In a Kyiv monastery that has played a crucial role in both Ukrainian and Russian history, scores of monks accused of allegiance with Moscow are defying eviction.
The government has said they must leave the Kyiv-Pechersk Lavra by Wednesday but the monks say the order has no basis and plan to stay "as long as physically possible".
"There is no legal foundation" for the expulsion, Archbishop Kliment, a spokesman for the church, told AFP in the monastery.
The monks are members of the Ukrainian Orthodox Church, which was under the authority of the Russian Orthodox Church.
After Russia invaded Ukraine last year, the Church broke off links with Russian Patriarch Kirill -- a supporter of the war.
But Ukraine's government believes it is still de facto dependent on Moscow.
The cave monastery, which overlooks the Dnipro River, was founded in the 11th century and is a UNESCO World Heritage site.
"Our Church was the first of Ukraine's religious organisations to condemn (Russian President Vladimir) Putin's war on Ukraine," Kliment said.
"It has given its blessing to the Ukrainian army to defend the motherland," he said.
But the government earlier this month said it was evicting the Church, citing "violations" of state property rules.
The spokesman said there was now a threat of "forced expulsion" and cut-offs of electricity, water and internet.
"We will stay in the Lavra as long as physically possible," he said.
- 'No link' with Moscow -
In a video message on Wednesday, Metropolitan Pavlo, who is the director of the Lavra, called on the faithful to "defend this holy place with us".
Kliment said that more than 200 monks and 300 students live on the site, filled with golden domed churches with green roofs and covering an area of over 20 hectares (nearly 50 acres).
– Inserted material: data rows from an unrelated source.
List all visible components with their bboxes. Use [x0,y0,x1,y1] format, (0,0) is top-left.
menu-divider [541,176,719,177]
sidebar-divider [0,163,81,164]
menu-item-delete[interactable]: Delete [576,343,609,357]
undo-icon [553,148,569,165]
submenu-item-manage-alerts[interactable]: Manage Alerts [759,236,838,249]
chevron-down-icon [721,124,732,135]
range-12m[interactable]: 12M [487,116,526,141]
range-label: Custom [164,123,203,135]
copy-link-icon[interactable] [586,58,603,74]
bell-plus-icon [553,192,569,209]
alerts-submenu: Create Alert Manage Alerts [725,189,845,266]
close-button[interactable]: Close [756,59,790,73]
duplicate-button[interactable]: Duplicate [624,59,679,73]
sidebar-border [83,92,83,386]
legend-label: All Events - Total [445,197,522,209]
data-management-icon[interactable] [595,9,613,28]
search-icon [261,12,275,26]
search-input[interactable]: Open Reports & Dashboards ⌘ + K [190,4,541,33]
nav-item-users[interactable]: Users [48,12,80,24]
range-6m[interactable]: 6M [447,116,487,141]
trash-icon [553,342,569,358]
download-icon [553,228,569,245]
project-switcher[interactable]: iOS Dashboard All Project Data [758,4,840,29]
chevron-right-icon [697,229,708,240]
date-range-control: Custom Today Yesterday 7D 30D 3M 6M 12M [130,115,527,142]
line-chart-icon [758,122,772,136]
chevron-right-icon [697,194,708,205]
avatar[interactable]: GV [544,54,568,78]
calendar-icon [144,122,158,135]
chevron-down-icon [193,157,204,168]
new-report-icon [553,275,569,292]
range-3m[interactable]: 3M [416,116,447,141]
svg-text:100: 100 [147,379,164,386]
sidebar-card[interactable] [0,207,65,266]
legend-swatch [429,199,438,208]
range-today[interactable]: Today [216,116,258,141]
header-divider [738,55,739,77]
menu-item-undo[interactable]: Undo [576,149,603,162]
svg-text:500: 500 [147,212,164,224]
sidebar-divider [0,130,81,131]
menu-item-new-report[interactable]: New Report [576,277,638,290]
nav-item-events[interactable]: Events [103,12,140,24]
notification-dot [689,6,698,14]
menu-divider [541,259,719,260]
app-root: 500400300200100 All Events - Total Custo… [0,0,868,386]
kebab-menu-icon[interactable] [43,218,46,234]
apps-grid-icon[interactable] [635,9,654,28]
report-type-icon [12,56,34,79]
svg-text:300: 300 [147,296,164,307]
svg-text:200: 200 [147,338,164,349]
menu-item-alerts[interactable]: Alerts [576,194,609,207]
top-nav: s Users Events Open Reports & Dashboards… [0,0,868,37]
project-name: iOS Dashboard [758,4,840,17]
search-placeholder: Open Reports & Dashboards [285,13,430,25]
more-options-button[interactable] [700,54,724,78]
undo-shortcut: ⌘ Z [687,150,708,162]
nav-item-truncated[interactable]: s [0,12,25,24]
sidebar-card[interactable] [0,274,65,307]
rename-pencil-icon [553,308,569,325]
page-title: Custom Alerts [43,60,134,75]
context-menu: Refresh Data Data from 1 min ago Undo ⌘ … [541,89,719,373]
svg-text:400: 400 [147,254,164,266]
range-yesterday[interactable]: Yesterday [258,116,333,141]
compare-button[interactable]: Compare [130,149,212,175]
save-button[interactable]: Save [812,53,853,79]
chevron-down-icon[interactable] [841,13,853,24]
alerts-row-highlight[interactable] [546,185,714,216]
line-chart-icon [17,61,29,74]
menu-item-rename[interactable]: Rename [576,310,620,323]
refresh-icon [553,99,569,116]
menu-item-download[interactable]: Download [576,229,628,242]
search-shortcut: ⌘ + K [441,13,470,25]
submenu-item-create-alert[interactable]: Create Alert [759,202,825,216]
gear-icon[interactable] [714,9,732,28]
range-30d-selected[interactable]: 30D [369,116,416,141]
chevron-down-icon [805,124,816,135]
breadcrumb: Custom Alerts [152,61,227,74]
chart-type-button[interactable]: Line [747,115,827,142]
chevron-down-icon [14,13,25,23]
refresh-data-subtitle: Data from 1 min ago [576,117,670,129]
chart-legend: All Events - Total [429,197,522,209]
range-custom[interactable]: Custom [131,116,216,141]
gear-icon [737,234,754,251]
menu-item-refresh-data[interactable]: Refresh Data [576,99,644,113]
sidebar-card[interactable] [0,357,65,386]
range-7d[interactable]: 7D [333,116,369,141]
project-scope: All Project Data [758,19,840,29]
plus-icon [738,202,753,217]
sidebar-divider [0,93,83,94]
In front of one of the buildings on Friday, AFP journalists saw a removals truck in which young men were putting boxes full of books and small items of furniture.
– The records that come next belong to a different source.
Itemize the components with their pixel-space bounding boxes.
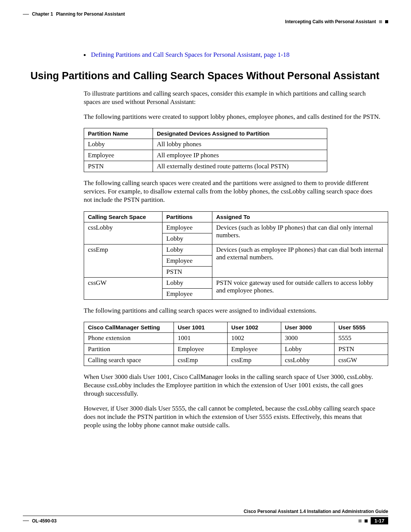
table-cell: cssLobby [84,222,162,244]
table-cell: cssGW [335,355,388,366]
table-cell: 1001 [174,332,228,343]
table-cell: Partition [84,343,174,355]
table-row: cssGW Lobby PSTN voice gateway used for … [84,277,388,288]
table-cell: cssEmp [84,244,162,277]
table-row: PSTN All externally destined route patte… [84,161,327,172]
header-marker-icon [385,20,388,23]
table-cell: Employee [162,222,212,233]
table-cell: Employee [162,255,212,266]
table-cell: 5555 [335,332,388,343]
table-cell: Lobby [84,139,153,150]
table-row: cssEmp Lobby Devices (such as employee I… [84,244,388,255]
footer-guide-title: Cisco Personal Assistant 1.4 Installatio… [23,509,388,514]
footer-rule-icon [23,516,388,516]
table-cell: Employee [84,150,153,161]
bullet-icon [84,54,86,56]
doc-id: OL-4590-03 [32,518,57,524]
paragraph: However, if User 3000 dials User 5555, t… [84,404,381,430]
table-cell: All lobby phones [153,139,327,150]
bullet-item: Defining Partitions and Call Search Spac… [84,51,388,59]
table-header: User 3000 [281,322,335,332]
table-row: Partition Employee Employee Lobby PSTN [84,343,388,355]
footer-rule-icon [23,521,29,521]
paragraph: When User 3000 dials User 1001, Cisco Ca… [84,373,381,398]
header-rule-icon [23,14,29,14]
table-cell: Devices (such as lobby IP phones) that c… [212,222,388,244]
table-header: Calling Search Space [84,211,162,222]
extension-table: Cisco CallManager Setting User 1001 User… [84,322,388,366]
table-cell: Calling search space [84,355,174,366]
table-cell: Devices (such as employee IP phones) tha… [212,244,388,277]
paragraph: The following partitions and calling sea… [84,307,381,315]
footer-marker-icon [365,519,368,522]
table-cell: PSTN [335,343,388,355]
partition-table: Partition Name Designated Devices Assign… [84,128,327,172]
section-title: Intercepting Calls with Personal Assista… [285,19,376,24]
table-cell: PSTN voice gateway used for outside call… [212,277,388,299]
table-cell: cssGW [84,277,162,299]
table-cell: PSTN [84,161,153,172]
table-cell: cssEmp [227,355,281,366]
table-row: cssLobby Employee Devices (such as lobby… [84,222,388,233]
css-table: Calling Search Space Partitions Assigned… [84,211,388,300]
page-number: 1-17 [371,517,388,524]
header-left: Chapter 1 Planning for Personal Assistan… [23,11,125,17]
table-cell: 1002 [227,332,281,343]
table-header: Designated Devices Assigned to Partition [153,128,327,139]
table-header: Partitions [162,211,212,222]
header-marker-icon [379,20,382,23]
page-footer: Cisco Personal Assistant 1.4 Installatio… [23,509,388,524]
table-row: Phone extension 1001 1002 3000 5555 [84,332,388,343]
table-header: User 1002 [227,322,281,332]
table-cell: Lobby [162,244,212,255]
footer-marker-icon [358,519,362,522]
table-cell: cssEmp [174,355,228,366]
table-cell: Lobby [162,277,212,288]
table-row: Lobby All lobby phones [84,139,327,150]
table-cell: Employee [227,343,281,355]
table-header: Assigned To [212,211,388,222]
chapter-label: Chapter 1 [32,11,53,17]
table-header: User 1001 [174,322,228,332]
header-right: Intercepting Calls with Personal Assista… [285,19,388,24]
table-cell: Employee [174,343,228,355]
table-header: Cisco CallManager Setting [84,322,174,332]
xref-link[interactable]: Defining Partitions and Call Search Spac… [91,51,290,59]
paragraph: The following partitions were created to… [84,113,381,121]
chapter-title: Planning for Personal Assistant [56,11,125,17]
footer-left: OL-4590-03 [23,518,57,524]
table-cell: All employee IP phones [153,150,327,161]
table-row: Calling search space cssEmp cssEmp cssLo… [84,355,388,366]
table-row: Employee All employee IP phones [84,150,327,161]
paragraph: The following calling search spaces were… [84,179,381,204]
paragraph: To illustrate partitions and calling sea… [84,89,381,106]
section-heading: Using Partitions and Calling Search Spac… [30,70,388,82]
table-header: User 5555 [335,322,388,332]
table-cell: cssLobby [281,355,335,366]
table-cell: Phone extension [84,332,174,343]
table-cell: Employee [162,288,212,299]
table-header: Partition Name [84,128,153,139]
page-header: Chapter 1 Planning for Personal Assistan… [23,11,388,24]
table-cell: All externally destined route patterns (… [153,161,327,172]
table-cell: Lobby [281,343,335,355]
footer-right: 1-17 [358,517,388,524]
table-cell: 3000 [281,332,335,343]
table-cell: PSTN [162,266,212,277]
table-cell: Lobby [162,233,212,244]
At the main entrance, police were checking cars and asking drivers to open their boots.
At the end of last year, Ukrainian authorities raided several Church buildings including the Lavra and sanctioned clergy accused of taking pro-Moscow positions.
The Church's spokesman said he had "received information that police have the order to stop all cars carrying believers into the Lavra and check passengers before letting them in" on the eviction day.
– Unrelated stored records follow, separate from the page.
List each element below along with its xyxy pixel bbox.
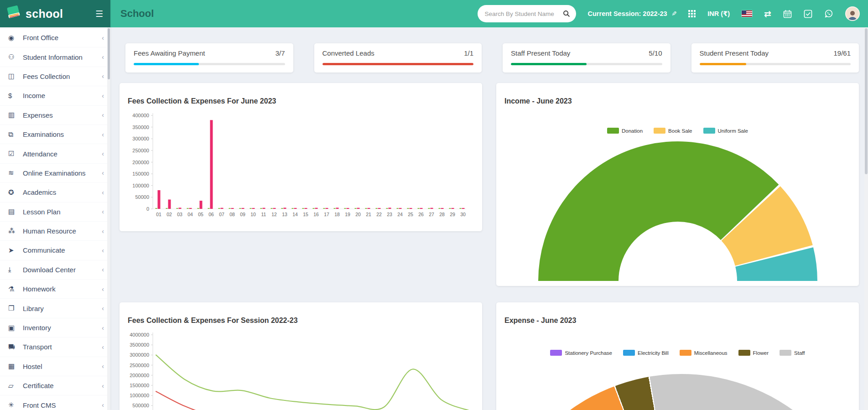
- legend-item-miscellaneous[interactable]: Miscellaneous: [680, 350, 728, 356]
- sidebar-item-human-resource[interactable]: ⁂Human Resource‹: [0, 222, 110, 241]
- student-information-icon: ⚇: [8, 53, 20, 61]
- progress-track: [511, 63, 662, 65]
- progress-fill: [511, 63, 587, 65]
- svg-text:3500000: 3500000: [130, 342, 149, 348]
- dashboard-content: Fees Awaiting Payment 3/7 Converted Lead…: [110, 27, 868, 410]
- stat-label: Student Present Today: [700, 49, 769, 57]
- progress-track: [322, 63, 474, 65]
- sidebar-item-homework[interactable]: ⚗Homework‹: [0, 280, 110, 299]
- charts-row-1: Fees Collection & Expenses For June 2023…: [110, 83, 868, 286]
- user-avatar[interactable]: [845, 6, 860, 21]
- sidebar-item-examinations[interactable]: ⧉Examinations‹: [0, 125, 110, 144]
- sidebar-item-online-examinations[interactable]: ≋Online Examinations‹: [0, 164, 110, 183]
- stat-card-fees-awaiting-payment[interactable]: Fees Awaiting Payment 3/7: [125, 43, 293, 73]
- sidebar-item-hostel[interactable]: ▦Hostel‹: [0, 357, 110, 376]
- svg-text:30: 30: [460, 212, 466, 217]
- student-search-input[interactable]: [485, 10, 559, 17]
- svg-text:19: 19: [345, 212, 350, 217]
- sidebar-item-income[interactable]: $Income‹: [0, 86, 110, 105]
- progress-fill: [134, 63, 199, 65]
- page-scrollbar-thumb[interactable]: [865, 28, 868, 174]
- stat-card-student-present-today[interactable]: Student Present Today 19/61: [691, 43, 859, 73]
- inventory-icon: ▣: [8, 324, 20, 332]
- expenses-icon: ▥: [8, 111, 20, 119]
- calendar-icon[interactable]: [783, 10, 792, 18]
- svg-text:24: 24: [397, 212, 403, 217]
- svg-text:14: 14: [292, 212, 298, 217]
- chevron-left-icon: ‹: [102, 247, 104, 254]
- legend-item-donation[interactable]: Donation: [607, 128, 643, 134]
- sidebar-toggle-hamburger-icon[interactable]: ☰: [95, 10, 103, 18]
- sidebar-item-communicate[interactable]: ➤Communicate‹: [0, 241, 110, 260]
- chevron-left-icon: ‹: [102, 343, 104, 351]
- sidebar-scrollbar[interactable]: [107, 27, 110, 410]
- chevron-left-icon: ‹: [102, 111, 104, 119]
- income-june-card: Income - June 2023 DonationBook SaleUnif…: [496, 83, 859, 286]
- stat-card-converted-leads[interactable]: Converted Leads 1/1: [314, 43, 482, 73]
- sidebar-item-library[interactable]: ❐Library‹: [0, 299, 110, 318]
- sidebar-item-attendance[interactable]: ☑Attendance‹: [0, 144, 110, 163]
- stat-value: 19/61: [833, 49, 851, 57]
- search-icon[interactable]: [563, 10, 570, 17]
- progress-fill: [700, 63, 747, 65]
- expense-chart-legend: Stationery PurchaseElectricity BillMisce…: [496, 350, 859, 356]
- sidebar-item-student-information[interactable]: ⚇Student Information‹: [0, 47, 110, 67]
- sidebar-scrollbar-thumb[interactable]: [108, 28, 110, 79]
- stat-label: Staff Present Today: [511, 49, 570, 57]
- sidebar-item-fees-collection[interactable]: ◫Fees Collection‹: [0, 67, 110, 86]
- sidebar-logo-bar: school ☰: [0, 0, 110, 27]
- svg-text:250000: 250000: [132, 148, 149, 153]
- chevron-left-icon: ‹: [102, 34, 104, 42]
- sidebar-item-academics[interactable]: ✪Academics‹: [0, 183, 110, 202]
- sidebar-item-front-office[interactable]: ◉Front Office‹: [0, 28, 110, 47]
- svg-text:400000: 400000: [132, 113, 149, 118]
- svg-text:07: 07: [219, 212, 224, 217]
- stat-card-staff-present-today[interactable]: Staff Present Today 5/10: [503, 43, 670, 73]
- svg-text:04: 04: [187, 212, 193, 217]
- legend-item-stationery-purchase[interactable]: Stationery Purchase: [550, 350, 612, 356]
- exchange-arrows-icon[interactable]: ⇄: [764, 9, 771, 19]
- edit-session-pencil-icon[interactable]: ✎: [671, 10, 677, 17]
- todo-check-square-icon[interactable]: [804, 10, 812, 18]
- front-cms-icon: ✳: [8, 401, 20, 409]
- page-title: School: [120, 8, 154, 20]
- chevron-left-icon: ‹: [102, 131, 104, 138]
- stat-value: 1/1: [464, 49, 473, 57]
- stat-value: 5/10: [649, 49, 662, 57]
- legend-swatch: [703, 128, 715, 134]
- current-session[interactable]: Current Session: 2022-23 ✎: [588, 10, 677, 17]
- sidebar-item-expenses[interactable]: ▥Expenses‹: [0, 106, 110, 125]
- page-scrollbar[interactable]: [864, 27, 868, 410]
- svg-text:2500000: 2500000: [130, 363, 149, 368]
- legend-item-uniform-sale[interactable]: Uniform Sale: [703, 128, 748, 134]
- svg-text:06: 06: [208, 212, 214, 217]
- fees-collection-icon: ◫: [8, 72, 20, 80]
- svg-text:200000: 200000: [132, 160, 149, 165]
- legend-item-flower[interactable]: Flower: [738, 350, 769, 356]
- svg-text:50000: 50000: [135, 194, 149, 200]
- currency-selector[interactable]: INR (₹): [707, 10, 730, 17]
- chevron-left-icon: ‹: [102, 363, 104, 370]
- income-chart-legend: DonationBook SaleUniform Sale: [496, 128, 859, 134]
- legend-item-electricity-bill[interactable]: Electricity Bill: [623, 350, 669, 356]
- apps-grid-icon[interactable]: [688, 10, 696, 17]
- sidebar-item-certificate[interactable]: ▱Certificate‹: [0, 376, 110, 395]
- svg-text:150000: 150000: [132, 171, 149, 176]
- chevron-left-icon: ‹: [102, 401, 104, 409]
- chevron-left-icon: ‹: [102, 208, 104, 215]
- sidebar-item-front-cms[interactable]: ✳Front CMS‹: [0, 395, 110, 410]
- sidebar-item-download-center[interactable]: ⤓Download Center‹: [0, 260, 110, 280]
- chart-title: Income - June 2023: [504, 97, 572, 105]
- whatsapp-icon[interactable]: [824, 9, 833, 18]
- svg-text:1000000: 1000000: [130, 393, 149, 398]
- human-resource-icon: ⁂: [8, 227, 20, 235]
- legend-item-book-sale[interactable]: Book Sale: [654, 128, 692, 134]
- stat-label: Converted Leads: [322, 49, 374, 57]
- sidebar-item-lesson-plan[interactable]: ▤Lesson Plan‹: [0, 202, 110, 222]
- legend-item-staff[interactable]: Staff: [780, 350, 805, 356]
- transport-icon: ⛟: [8, 343, 20, 351]
- sidebar-item-transport[interactable]: ⛟Transport‹: [0, 337, 110, 357]
- language-flag-us-icon[interactable]: [742, 10, 752, 17]
- current-session-label: Current Session: 2022-23: [588, 10, 667, 17]
- sidebar-item-inventory[interactable]: ▣Inventory‹: [0, 318, 110, 337]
Arina Lazurenko, 37, who came especially from the Sumy region in northeast Ukraine to visit the monastery, said she supported "all those who want to defend the Lavra and the rights of the faithful".
"I hope everything will go well," she said.
A tearful Anna, 46, said there was "no link between this Church and Moscow".
"It's a lie," she said, adding that she would "do her best" to come and pray on Wednesday to defend the Church.